◆ **Brief**
Start at the line that contains "Shillong-793001, Meghalaya". Repeat it and each line after it, exactly, up to and including the final line of the data.

◆ **Data shown**

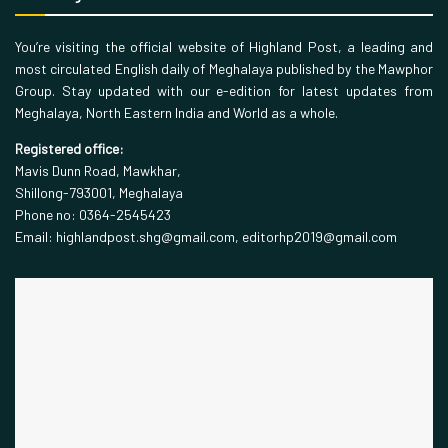
You’re visiting the official website of Highland Post, a leading and
most circulated English daily of Meghalaya published by the Mawphor
Group. Stay updated with our e-edition for latest updates from
Meghalaya, North Eastern India and World as a whole.
Registered office:
Mavis Dunn Road, Mawkhar,
Shillong-793001, Meghalaya
Phone no: 0364-2545423
Email: highlandpost.shg@gmail.com, editorhp2019@gmail.com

◆ **Response**
Shillong-793001, Meghalaya
Phone no: 0364-2545423
Email: highlandpost.shg@gmail.com, editorhp2019@gmail.com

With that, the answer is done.